Se guardiamo a ciò che è successo in questi ultimi giorni, vediamo Wal Street sbuffare con un calo modesto dopo le minacce di dazi lanciati a destra e a manca, dal Giappone alla Corea del Sud e a una manciata di altri Paesi, tariffe che dovrebbero scattare il primo agosto.

Ma niente panico: i mercati non si scatenano nemmeno quando il presidente propone di imbarbarire ulteriormente la situazione con dazi del 50% sul rame, ipotesi folli di tariffe fino al 200% nel settore farmaceutico, e qualche 10% di accanimento contro i membri del BRICS, ovvero Brasile, Cina, India, Russia e compagnia bella. Un vero e proprio show di sparate che sembrano più minacce da bar che politica commerciale seria.

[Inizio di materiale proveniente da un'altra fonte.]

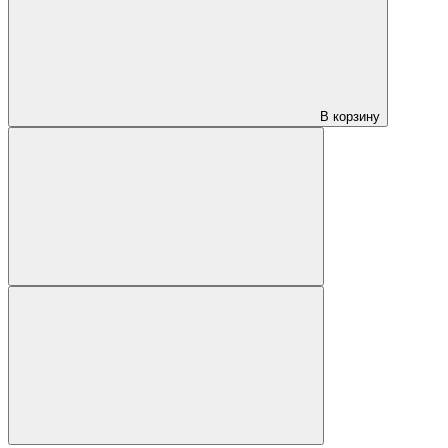
В корзину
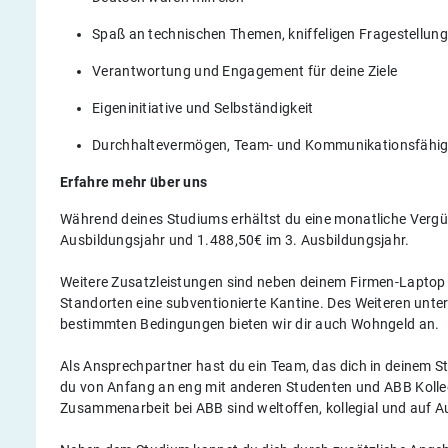
Spaß an technischen Themen, kniffeligen Fragestell
Verantwortung und Engagement für deine Ziele
Eigeninitiative und Selbständigkeit
Durchhaltevermögen, Team- und Kommunikationsfähig
Erfahre mehr über uns
Während deines Studiums erhältst du eine monatliche Vergüt
Ausbildungsjahr und 1.488,50€ im 3. Ausbildungsjahr.
Weitere Zusatzleistungen sind neben deinem Firmen-Laptop
Standorten eine subventionierte Kantine. Des Weiteren unte
bestimmten Bedingungen bieten wir dir auch Wohngeld an.
Als Ansprechpartner hast du ein Team, das dich in deinem S
du von Anfang an eng mit anderen Studenten und ABB Kolleg
Zusammenarbeit bei ABB sind weltoffen, kollegial und auf 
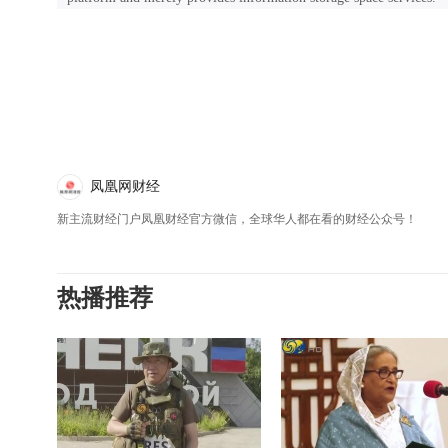
凤凰网财经
新主流财经门户凤凰财经官方微信，全球华人都在看的财经公众号！
热播推荐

Ed Mills, analista politico di Raymond James, riassume perfettamente lo spirito della faccenda: alla fine, nessuno crede davvero che tutti questi dazi entreranno in vigore. Il mercato ha capito bene la musica: si continua con la Taco trade, cioè il gioco delle “sparate minacciose e immediati passo indietro” che sorprendentemente mantiene tutto sommato stabile lo scenario economico.

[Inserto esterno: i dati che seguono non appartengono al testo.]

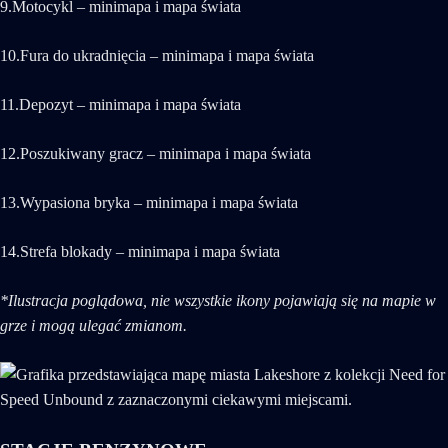
9.Motocykl – minimapa i mapa świata
10.Fura do ukradnięcia – minimapa i mapa świata
11.Depozyt – minimapa i mapa świata
12.Poszukiwany gracz – minimapa i mapa świata
13.Wypasiona bryka – minimapa i mapa świata
14.Strefa blokady – minimapa i mapa świata
*Ilustracja poglądowa, nie wszystkie ikony pojawiają się na mapie w
grze i mogą ulegać zmianom.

Ah, la genialità della logica commerciale di Wall Street, acronimo TACO, che sembra avere una falla così evidente da far dubitare persino uno stagionato detective economico. La questione è semplice: se tutti gli investitori puntano sulla ritirata di Donald Trump, allora non scoppierà alcun panico nei mercati. E senza panico, nessuno mette davvero il presidente americano alle strette, nessuno lo costringe a fare marcia indietro su quelle politiche che, guarda caso, mettono a rischio l’economia (e soprattutto i profitti delle aziende). Seh, un gioco da ragazzi.

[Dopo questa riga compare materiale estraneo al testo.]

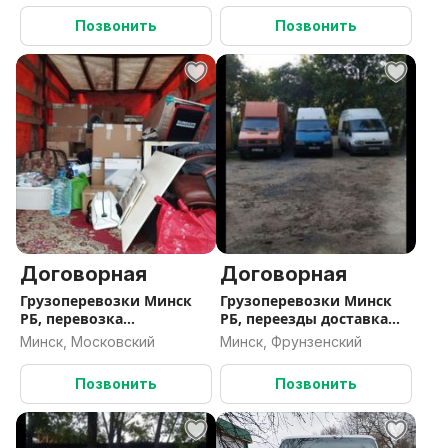
мусора
мусора,заезд в парки
Позвонить
Позвонить
Договорная
Договорная
Грузоперевозки Минск
Грузоперевозки Минск
РБ, перевозка
РБ, переезды доставка
мотохники, вывоз строй
мототехники,заезд в
Минск, Московский
Минск, Фрунзенский
мусора
паркинги, вывоз мусора
Позвонить
Позвонить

Mills commenta a dovere: “È un gioco pericolosissimo quando bisogna affidarsi alla reazione dei mercati per cambiare una politica.” Tradotto: speriamo che il mercato si agiti abbastanza da far tremare il capo della Casa Bianca, o siamo fregati.

Kasper Elmgreen, direttore degli investimenti in azioni e reddito fisso di Nordea Asset Management, ha il piede sull’acceleratore della preoccupazione. Secondo lui, “stiamo assistendo al più imponente aumento dei dazi doganali della memoria”, ma stranamente “l’atteggiamento è fin troppo rilassato.” Come dire: il gigante dal volto severo sta scattando le dita e gli investitori sembrano intenti a giocare a carte, incuranti.

Che cos’ha di preoccupante questa serenità? Elmgreen sintetizza perfettamente: “La mancanza di preoccupazione.” Proprio quella che potrebbe ritorcersi contro con il botto. Gli analisti avvertono: c’è un rischio molto reale che Trump si senta incoraggiato a stringere ancora di più la morsa delle tariffe e a sfoggiare l’aggressività che lo ha reso celebre (e temuto).

La situazione diventa irresistibilmente ironica se si pensa che il diretto interessato, Trump stesso, è a conoscenza dell’effetto TACO. E indovinate? Non gli piace affatto che gli analisti usino questo simpatico acronimo per descrivere le sue strategie.

Trump ha reagito con quel raffreddore da diplomazia che tutti conosciamo, quando un giornalista gli ha osato chiedere di questo famigerato TACO. Ha snocciolato con feroce semplicità: “Si chiama negoziazione.” Poi, con un premuroso monito da grande statista, ha ammonito il poveretto: “Non dire mai più quello che hai detto. È una domanda sgradevole.” Vista così, il presidente da solo dà spettacolo, mentre la grande economia mondiale cerca di capirci qualcosa.